The current elected Chief of State is President Edward Fenech Adami, who was elected by the House of Representatives for a five-year term on April 4, 2004. The House of Representatives is typically composed of 65 Members of Parliament, and are elected by popular vote. These 65 members represent each of the local divisions. There is no intermediate level between local and national government. The head of the government is Prime Minister Lawrence Gonzi, who was elected in March of 2004. The Prime Minister is appointed by the President. The President with the advice of the Prime Minister appoints the government cabinet.
There are two main Maltese parties, the Malta Labor Party (a social democratic party), and the Nationalist Party (a Christian Democratic Party). If you plan your Malta travel today, the Nationalist Party is currently in control because Prime Minister Gonzi is of that party. Malta has also been a member of the European Union since May 2004.
Malta has a pleasing temperate Mediterranean climate. There are two noticeable seasons that occur on the islands, a mild, rainy winter season and a warm, dry summer season.
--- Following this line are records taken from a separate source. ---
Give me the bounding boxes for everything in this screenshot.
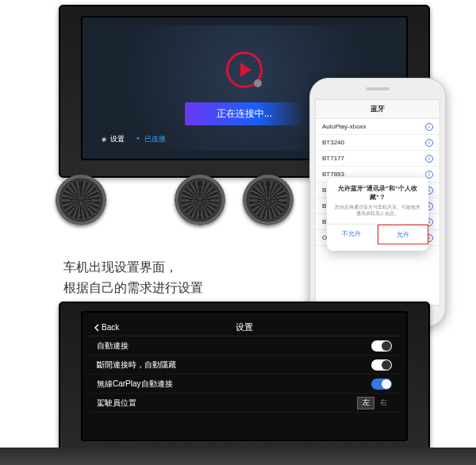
row-label: 自動連接 — [97, 340, 129, 352]
car-headunit-bottom: Back 设置 自動連接 斷開連接時，自動隱藏 無線CarPlay自動連接 — [59, 302, 430, 459]
row-label: 駕駛員位置 — [97, 398, 136, 409]
air-vent — [175, 175, 225, 225]
screen-bezel: Back 设置 自動連接 斷開連接時，自動隱藏 無線CarPlay自動連接 — [81, 311, 408, 441]
popup-title: 允许蓝牙"通讯录"和"个人收藏"？ — [333, 184, 422, 202]
bluetooth-title: 蓝牙 — [370, 104, 385, 114]
segment-right[interactable]: 右 — [374, 397, 392, 409]
allow-button[interactable]: 允许 — [378, 225, 429, 244]
setting-row-driver-position: 駕駛員位置 左 右 — [89, 394, 400, 413]
iphone-mockup: 蓝牙 AutoPlay-xboxxi BT3240i BT7177i BT789… — [309, 78, 446, 327]
popup-body: 您信息将通过蓝牙与车机共享。可能包含通讯录联系人信息。 — [333, 205, 422, 217]
phone-speaker — [366, 87, 390, 90]
toggle-auto-hide[interactable] — [371, 359, 392, 371]
deny-button[interactable]: 不允许 — [327, 225, 378, 244]
connecting-status: 正在连接中... — [185, 102, 304, 125]
play-icon — [226, 52, 263, 88]
permission-popup: 允许蓝牙"通讯录"和"个人收藏"？ 您信息将通过蓝牙与车机共享。可能包含通讯录联… — [327, 178, 428, 251]
back-label: Back — [102, 323, 119, 332]
instruction-caption: 车机出现设置界面， 根据自己的需求进行设置 — [63, 257, 203, 298]
bt-device-row[interactable]: AutoPlay-xboxxi — [316, 119, 440, 135]
settings-screen: Back 设置 自動連接 斷開連接時，自動隱藏 無線CarPlay自動連接 — [89, 319, 400, 433]
driver-position-segment[interactable]: 左 右 — [357, 397, 392, 409]
bt-device-row[interactable]: BT3240i — [316, 135, 440, 151]
settings-label: 设置 — [110, 134, 125, 144]
connected-indicator: 已连接 — [134, 134, 166, 144]
setting-row-auto-hide: 斷開連接時，自動隱藏 — [89, 355, 400, 375]
settings-button[interactable]: 设置 — [100, 134, 125, 144]
dashboard-trim — [0, 448, 476, 465]
settings-title: 设置 — [236, 321, 253, 333]
bluetooth-header: 蓝牙 — [316, 100, 440, 119]
phone-screen: 蓝牙 AutoPlay-xboxxi BT3240i BT7177i BT789… — [315, 99, 440, 306]
caption-line-2: 根据自己的需求进行设置 — [63, 278, 203, 298]
svg-point-1 — [137, 137, 140, 140]
caption-line-1: 车机出现设置界面， — [63, 257, 203, 278]
air-vent — [56, 175, 106, 225]
setting-row-carplay-auto: 無線CarPlay自動連接 — [89, 375, 400, 394]
connected-label: 已连接 — [144, 134, 166, 144]
row-label: 斷開連接時，自動隱藏 — [97, 359, 176, 371]
bt-device-row[interactable]: BT7177i — [316, 151, 440, 167]
toggle-carplay-auto[interactable] — [371, 379, 392, 390]
segment-left[interactable]: 左 — [357, 397, 374, 409]
toggle-auto-connect[interactable] — [371, 340, 392, 352]
air-vent — [243, 175, 294, 225]
setting-row-auto-connect: 自動連接 — [89, 336, 400, 355]
back-button[interactable]: Back — [89, 323, 119, 332]
row-label: 無線CarPlay自動連接 — [97, 379, 173, 390]
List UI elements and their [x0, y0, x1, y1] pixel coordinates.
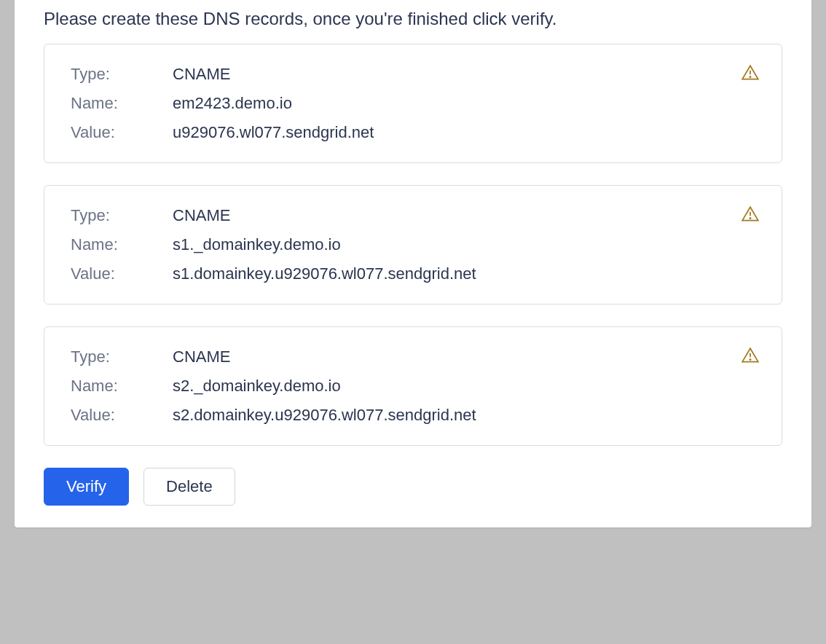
actions-bar: Verify Delete [15, 468, 811, 506]
dns-record-card: Type: CNAME Name: s1._domainkey.demo.io … [44, 185, 782, 305]
record-type-value: CNAME [173, 206, 230, 225]
dns-records-panel: Please create these DNS records, once yo… [15, 0, 811, 527]
warning-icon [741, 205, 760, 224]
record-name-value: em2423.demo.io [173, 94, 292, 113]
record-name-label: Name: [71, 94, 173, 113]
record-value-value: s1.domainkey.u929076.wl077.sendgrid.net [173, 264, 476, 283]
warning-icon [741, 346, 760, 365]
records-list: Type: CNAME Name: em2423.demo.io Value: … [15, 44, 811, 446]
warning-icon [741, 63, 760, 82]
dns-record-card: Type: CNAME Name: em2423.demo.io Value: … [44, 44, 782, 163]
instruction-text: Please create these DNS records, once yo… [15, 9, 811, 44]
delete-button[interactable]: Delete [143, 468, 235, 506]
record-name-label: Name: [71, 235, 173, 254]
record-value-value: u929076.wl077.sendgrid.net [173, 123, 374, 142]
record-type-label: Type: [71, 65, 173, 84]
svg-point-1 [750, 76, 750, 77]
record-value-label: Value: [71, 264, 173, 283]
svg-point-5 [750, 359, 750, 360]
record-type-value: CNAME [173, 347, 230, 366]
record-name-value: s1._domainkey.demo.io [173, 235, 341, 254]
record-value-label: Value: [71, 123, 173, 142]
record-value-value: s2.domainkey.u929076.wl077.sendgrid.net [173, 406, 476, 425]
record-name-value: s2._domainkey.demo.io [173, 377, 341, 396]
record-name-label: Name: [71, 377, 173, 396]
svg-point-3 [750, 218, 750, 219]
record-type-label: Type: [71, 206, 173, 225]
dns-record-card: Type: CNAME Name: s2._domainkey.demo.io … [44, 326, 782, 446]
record-type-value: CNAME [173, 65, 230, 84]
record-type-label: Type: [71, 347, 173, 366]
verify-button[interactable]: Verify [44, 468, 129, 506]
record-value-label: Value: [71, 406, 173, 425]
A Malta tour in the winter offers pleasant conditions with moderate rains, and a January temperature averaging 10-14°C (50-58°F). Occasionally, it is possible for abnormal cold fronts to occur during the winter season. During this time, frost patches may develop on areas further inland. July daytime temperatures can hover around 36°C (97°F). Scarce precipitation takes place during the summer months. Normally, visitors prefer to come to the island during the dryer summer months. In a normal year, Malta receives about 590mm of rain and nearly 300 days of enjoyable sunshine.